To begin the story at the beginning, read "Part 1: Post 1: Beginning Again," published in January, 2013. To consult a description of the campus, read "Part 1: Post 14: The Greening of Campus," published in March, 2013.

Monday, May 7, 2018

Mastery Year 2: Part 3: Post 2: No Sure Thing

The warm, almost summery weather of the beginning of May has dissipated, and while we haven't reverted to snow, the days have been gray, cool, and rainy more often than not. A cold, thick fog descends and the ridgeline above campus is hidden by low-hanging fog. Crows call to each other in weather like this, two, three, or four caws in succession, and then the same number repeated by another crow. They never do it in any other weather. I don't know why.

I've been having a hard time convincing Steve Bees to study with me. He doesn't see the point in it. Right now, he sees that the problem is his wife's illness, period, and unless a solution applies directly to that problem, he isn't into it. I can understand why. Her situation must seem like such an all-consuming emergency that dealing with anything else feels like a waste of time. And yet, there is nothing that Steve can really do for Sarah, right now, because she's in the hospital and he isn't.

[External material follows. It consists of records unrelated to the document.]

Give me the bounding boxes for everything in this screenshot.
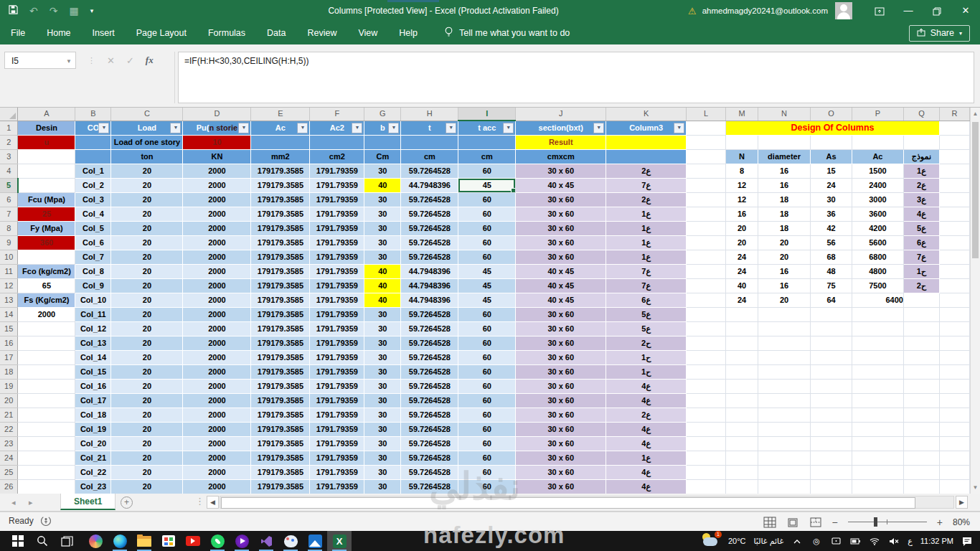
cell-Q23[interactable] <box>903 436 939 451</box>
cell-R22[interactable] <box>939 422 969 436</box>
cell-G16[interactable]: 30 <box>364 336 401 350</box>
cell-J11[interactable]: 40 x 45 <box>516 264 606 278</box>
cell-J3[interactable]: cmxcm <box>516 149 606 164</box>
cell-K20[interactable]: ع4 <box>606 393 687 408</box>
cell-P18[interactable] <box>852 364 903 379</box>
account-email[interactable]: ahmedmagdy20241@outlook.com <box>702 6 828 15</box>
cell-I19[interactable]: 60 <box>458 379 516 393</box>
cell-A3[interactable] <box>18 149 75 164</box>
filter-icon[interactable]: ▼ <box>593 123 604 133</box>
cell-F18[interactable]: 1791.79359 <box>310 364 364 379</box>
cell-F5[interactable]: 1791.79359 <box>310 178 364 192</box>
cell-J19[interactable]: 30 x 60 <box>516 379 606 393</box>
row-header-17[interactable]: 17 <box>0 350 18 364</box>
cell-B26[interactable]: Col_23 <box>75 479 111 494</box>
row-header-21[interactable]: 21 <box>0 408 18 422</box>
cell-H24[interactable]: 59.7264528 <box>401 451 458 465</box>
cell-K17[interactable]: ح1 <box>606 350 687 364</box>
cell-J15[interactable]: 30 x 60 <box>516 321 606 336</box>
cell-C23[interactable]: 20 <box>111 436 183 451</box>
cell-Q12[interactable]: ح2 <box>903 278 939 293</box>
cell-R16[interactable] <box>939 336 969 350</box>
cell-N16[interactable] <box>758 336 811 350</box>
cell-O25[interactable] <box>811 465 852 479</box>
cell-Q5[interactable]: ع2 <box>903 178 939 192</box>
name-box-dropdown-icon[interactable]: ▼ <box>66 53 72 70</box>
insert-function-icon[interactable]: fx <box>146 55 154 66</box>
cell-B25[interactable]: Col_22 <box>75 465 111 479</box>
cell-G6[interactable]: 30 <box>364 192 401 207</box>
cell-O8[interactable]: 42 <box>811 221 852 235</box>
cell-P20[interactable] <box>852 393 903 408</box>
column-header-H[interactable]: H <box>401 108 458 121</box>
cell-N4[interactable]: 16 <box>758 164 811 178</box>
cell-O19[interactable] <box>811 379 852 393</box>
cell-Q16[interactable] <box>903 336 939 350</box>
cell-I14[interactable]: 60 <box>458 307 516 321</box>
cell-N25[interactable] <box>758 465 811 479</box>
cell-H2[interactable] <box>401 135 458 149</box>
cell-A13[interactable]: Fs (Kg/cm2) <box>18 293 75 307</box>
cell-K22[interactable]: ع4 <box>606 422 687 436</box>
cell-O10[interactable]: 68 <box>811 250 852 264</box>
tab-help[interactable]: Help <box>388 22 428 44</box>
cell-C17[interactable]: 20 <box>111 350 183 364</box>
cell-E10[interactable]: 179179.3585 <box>251 250 310 264</box>
row-header-23[interactable]: 23 <box>0 436 18 451</box>
cell-D24[interactable]: 2000 <box>183 451 251 465</box>
cell-D9[interactable]: 2000 <box>183 235 251 250</box>
cell-G13[interactable]: 40 <box>364 293 401 307</box>
cell-J24[interactable]: 30 x 60 <box>516 451 606 465</box>
page-break-preview-icon[interactable] <box>809 517 822 528</box>
cell-O26[interactable] <box>811 479 852 494</box>
cell-D26[interactable]: 2000 <box>183 479 251 494</box>
cell-K11[interactable]: ع7 <box>606 264 687 278</box>
cell-M19[interactable] <box>726 379 758 393</box>
cell-I5[interactable]: 45 <box>458 178 516 192</box>
cell-B22[interactable]: Col_19 <box>75 422 111 436</box>
cell-K14[interactable]: ع5 <box>606 307 687 321</box>
cell-N18[interactable] <box>758 364 811 379</box>
cell-C11[interactable]: 20 <box>111 264 183 278</box>
column-header-O[interactable]: O <box>811 108 852 121</box>
task-view-icon[interactable] <box>55 531 79 551</box>
cell-J16[interactable]: 30 x 60 <box>516 336 606 350</box>
cell-J13[interactable]: 40 x 45 <box>516 293 606 307</box>
cell-B6[interactable]: Col_3 <box>75 192 111 207</box>
cell-C6[interactable]: 20 <box>111 192 183 207</box>
cell-M25[interactable] <box>726 465 758 479</box>
cell-Q18[interactable] <box>903 364 939 379</box>
cell-H5[interactable]: 44.7948396 <box>401 178 458 192</box>
cell-H16[interactable]: 59.7264528 <box>401 336 458 350</box>
cell-O7[interactable]: 36 <box>811 207 852 221</box>
cell-D23[interactable]: 2000 <box>183 436 251 451</box>
cell-H14[interactable]: 59.7264528 <box>401 307 458 321</box>
row-header-24[interactable]: 24 <box>0 451 18 465</box>
cell-F11[interactable]: 1791.79359 <box>310 264 364 278</box>
cell-H7[interactable]: 59.7264528 <box>401 207 458 221</box>
cell-L23[interactable] <box>687 436 726 451</box>
column-header-C[interactable]: C <box>111 108 183 121</box>
cell-B13[interactable]: Col_10 <box>75 293 111 307</box>
action-center-icon[interactable] <box>961 535 973 547</box>
cell-R24[interactable] <box>939 451 969 465</box>
cell-R18[interactable] <box>939 364 969 379</box>
filter-icon[interactable]: ▼ <box>238 123 249 133</box>
cell-A26[interactable] <box>18 479 75 494</box>
cell-L21[interactable] <box>687 408 726 422</box>
cell-R10[interactable] <box>939 250 969 264</box>
wifi-icon[interactable] <box>869 535 880 547</box>
cell-J4[interactable]: 30 x 60 <box>516 164 606 178</box>
cell-G8[interactable]: 30 <box>364 221 401 235</box>
cell-D11[interactable]: 2000 <box>183 264 251 278</box>
visual-studio-icon[interactable] <box>254 531 278 551</box>
cell-F6[interactable]: 1791.79359 <box>310 192 364 207</box>
cell-A25[interactable] <box>18 465 75 479</box>
cell-M4[interactable]: 8 <box>726 164 758 178</box>
column-header-L[interactable]: L <box>687 108 726 121</box>
cell-Q2[interactable] <box>903 135 939 149</box>
cell-F21[interactable]: 1791.79359 <box>310 408 364 422</box>
cell-E25[interactable]: 179179.3585 <box>251 465 310 479</box>
cell-F22[interactable]: 1791.79359 <box>310 422 364 436</box>
cell-E24[interactable]: 179179.3585 <box>251 451 310 465</box>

He's already doing everything he can do, and in the meantime other problems continue to exist, including the one he came back here to solve--his inability to manage his justified anger over injustice and the waste of energy and the problems in his marriage that anger caused.

And he's not leaving. He could mope around somewhere else, if he wanted to mope. He could even teach a couple of college courses elsewhere, if he wanted to do that. But he's here. It's like he wants to do or learn or be something more, and he wants us to push him to do it.

So, I'm pushing.

I'm not exactly teaching him the same things Charlie taught me. I've decided not to push him into plant ID so much. Frankly, I don't think he needs to become an expert on natural history, he's already an expert on other things. I'm not sure what he does need, but I have a feeling that in my impulse to get him to listen to and sniff the snow the other week I was on to something. In some way, for some reason, he should spend more time outside and observing.

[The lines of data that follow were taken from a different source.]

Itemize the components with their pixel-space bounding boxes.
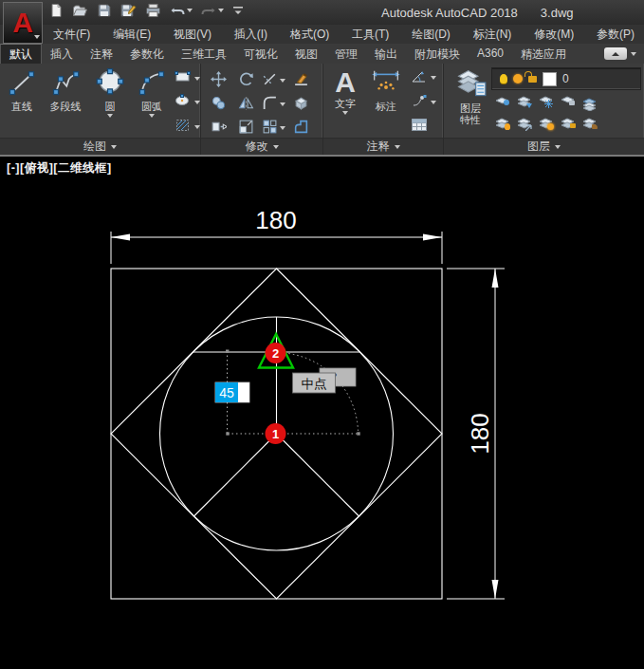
tool-trim[interactable] <box>262 71 285 90</box>
quick-access-toolbar <box>49 3 244 18</box>
window-title: Autodesk AutoCAD 2018 3.dwg <box>381 6 574 20</box>
tool-offset[interactable] <box>293 119 309 138</box>
layer-dropdown[interactable]: 0 <box>491 67 641 90</box>
tool-hatch-caret[interactable] <box>194 125 200 129</box>
tab-3d-tools[interactable]: 三维工具 <box>173 44 235 64</box>
redo-button[interactable] <box>201 4 224 18</box>
tool-circle[interactable]: 圆 <box>91 64 129 139</box>
ribbon-minimize-button[interactable] <box>604 47 627 60</box>
tool-fillet[interactable] <box>262 95 285 114</box>
panel-annotate-label[interactable]: 注释 <box>323 138 443 155</box>
tool-explode[interactable] <box>293 95 309 114</box>
tab-insert[interactable]: 插入 <box>42 44 82 64</box>
tool-array[interactable] <box>262 119 285 138</box>
save-button[interactable] <box>97 3 112 18</box>
print-button[interactable] <box>145 3 161 18</box>
dim-arrow-left <box>111 234 130 241</box>
tab-visualize[interactable]: 可视化 <box>235 44 286 64</box>
tool-array-caret[interactable] <box>280 126 285 130</box>
tool-ellipse[interactable] <box>175 94 200 110</box>
menu-insert[interactable]: 插入(I) <box>234 27 267 43</box>
tool-arc[interactable]: 圆弧 <box>133 64 171 139</box>
panel-layers-label[interactable]: 图层 <box>444 138 644 155</box>
tool-arc-caret[interactable] <box>149 114 155 118</box>
tool-layer-properties[interactable]: 图层特性 <box>450 64 491 139</box>
ribbon-minimize-caret[interactable] <box>631 52 636 56</box>
layer-thaw-all-icon[interactable] <box>539 117 554 132</box>
tool-circle-caret[interactable] <box>107 114 113 118</box>
tool-angular-caret[interactable] <box>431 76 436 80</box>
tool-rectangle-caret[interactable] <box>194 77 200 81</box>
tab-view[interactable]: 视图 <box>286 44 326 64</box>
menu-parametric[interactable]: 参数(P) <box>597 27 635 43</box>
customize-toolbar-button[interactable] <box>232 5 244 16</box>
tool-table[interactable] <box>411 118 436 135</box>
tab-parametric[interactable]: 参数化 <box>121 44 173 64</box>
tab-home[interactable]: 默认 <box>0 44 42 64</box>
menu-file[interactable]: 文件(F) <box>53 27 90 43</box>
model-space-canvas[interactable]: 180 180 0° <box>0 157 644 669</box>
panel-draw-label[interactable]: 绘图 <box>0 138 200 155</box>
layer-restore-icon[interactable] <box>517 117 532 132</box>
menu-draw[interactable]: 绘图(D) <box>412 27 451 43</box>
tab-manage[interactable]: 管理 <box>326 44 366 64</box>
tool-rectangle[interactable] <box>175 70 200 86</box>
tool-copy[interactable] <box>211 95 227 114</box>
tool-angular-dimension[interactable] <box>411 69 436 86</box>
tab-output[interactable]: 输出 <box>366 44 406 64</box>
current-layer-name: 0 <box>562 72 569 85</box>
layer-set-current-icon[interactable] <box>517 96 532 111</box>
menu-view[interactable]: 视图(V) <box>174 27 212 43</box>
tab-add-ins[interactable]: 附加模块 <box>406 44 469 64</box>
drawing-area[interactable]: [-][俯视][二维线框] 180 <box>0 157 644 669</box>
layer-freeze-icon[interactable] <box>539 96 554 111</box>
menu-modify[interactable]: 修改(M) <box>534 27 574 43</box>
tab-a360[interactable]: A360 <box>469 44 512 64</box>
tool-mirror[interactable] <box>238 95 254 114</box>
new-file-button[interactable] <box>49 3 64 18</box>
tool-dimension[interactable]: 标注 <box>367 64 405 139</box>
layer-make-current-icon[interactable] <box>495 117 510 132</box>
tab-annotate[interactable]: 注释 <box>82 44 121 64</box>
panel-modify-label[interactable]: 修改 <box>201 138 322 155</box>
tool-fillet-caret[interactable] <box>280 102 285 106</box>
application-menu-button[interactable]: A <box>3 2 43 44</box>
radius-line-lower-left <box>193 434 277 517</box>
menu-dimension[interactable]: 标注(N) <box>473 27 512 43</box>
tool-trim-caret[interactable] <box>280 79 285 83</box>
tool-text-caret[interactable] <box>342 111 348 115</box>
tab-featured-apps[interactable]: 精选应用 <box>512 44 575 64</box>
new-file-icon <box>49 3 64 18</box>
tool-polyline[interactable]: 多段线 <box>44 64 87 139</box>
undo-button[interactable] <box>170 4 193 18</box>
layer-unlock-all-icon[interactable] <box>561 117 576 132</box>
tool-leader-caret[interactable] <box>431 101 436 104</box>
layer-match-icon[interactable] <box>582 96 598 111</box>
menu-format[interactable]: 格式(O) <box>290 27 329 43</box>
tool-scale[interactable] <box>238 119 254 138</box>
menu-edit[interactable]: 编辑(E) <box>113 27 151 43</box>
radius-line-lower-right <box>277 434 360 517</box>
tool-leader[interactable] <box>411 94 436 110</box>
open-file-button[interactable] <box>72 3 88 18</box>
layer-lock-icon[interactable] <box>561 96 576 111</box>
tool-erase[interactable] <box>293 71 309 90</box>
arc-icon <box>138 68 166 100</box>
tool-stretch[interactable] <box>211 119 227 138</box>
viewport-controls[interactable]: [-][俯视][二维线框] <box>7 160 112 177</box>
tool-rotate[interactable] <box>238 71 254 90</box>
tool-text-label: 文字 <box>335 99 356 109</box>
dynamic-input-field[interactable]: 45 <box>215 382 249 402</box>
save-icon <box>97 3 112 18</box>
redo-dropdown-caret[interactable] <box>218 9 224 12</box>
layer-walk-icon[interactable] <box>582 117 598 132</box>
menu-tools[interactable]: 工具(T) <box>352 27 389 43</box>
tool-hatch[interactable] <box>175 118 200 136</box>
tool-text[interactable]: A 文字 <box>329 64 361 139</box>
tool-ellipse-caret[interactable] <box>194 101 200 104</box>
save-as-button[interactable] <box>120 3 137 18</box>
layer-isolate-icon[interactable] <box>495 96 510 111</box>
tool-line[interactable]: 直线 <box>4 64 40 139</box>
undo-dropdown-caret[interactable] <box>187 9 193 12</box>
tool-move[interactable] <box>211 71 227 90</box>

So, that's what we've been doing.

I have him counting bird voices, since it's spring, except I don't really have the clout to threaten him into compliance the way Charlie did me. For one thing, Steve didn't ask to be my student, so I can't play the demanding Yoda-like figure with him. So we're making a game of it. I quiz him every time I see him outdoors, and sometimes I tell him he's right and sometimes I don't. As I've learned, even ornithologists don't hear every single bird, and the point is to get him to keep trying, to notice more, not to accurately assess his performance for its own sake. We've also worked with visual recognition. I've had him sorting grass stems, feathers, seeds, twigs, photographs of insects....not trying to identify them, just trying to notice the differences among them.

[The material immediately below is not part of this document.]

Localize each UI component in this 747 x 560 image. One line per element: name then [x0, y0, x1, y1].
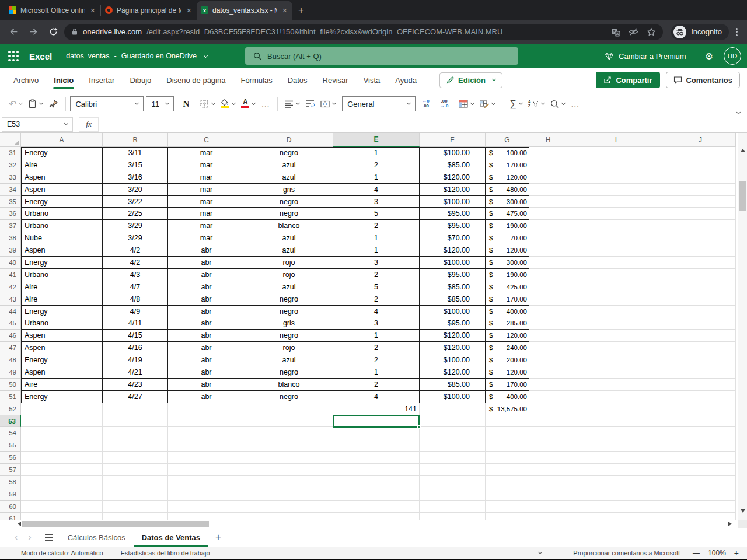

But mostly we just sit outside or walk around for a half hour or an hour every day, and I ask him questions to get him to notice things. If we spot an animal, we watch it doing its thing for as long as it will let us. I want to get him into tracking, but I haven't decided yet whether to introduce it to him now, or wait until next year's snow.

I don't know if I'm doing this right. I don't know what he needs from me, or if he needs anything, or if I can give him what he needs.

I asked Charlie, the other day, how he knew how to put together a plan for me. He grinned at me an instant, and I grinned back, but I don't know what that grin meant. Then his expression changed and he looked away.

"If you're looking for a guarantee, there isn't one," he said, almost growling.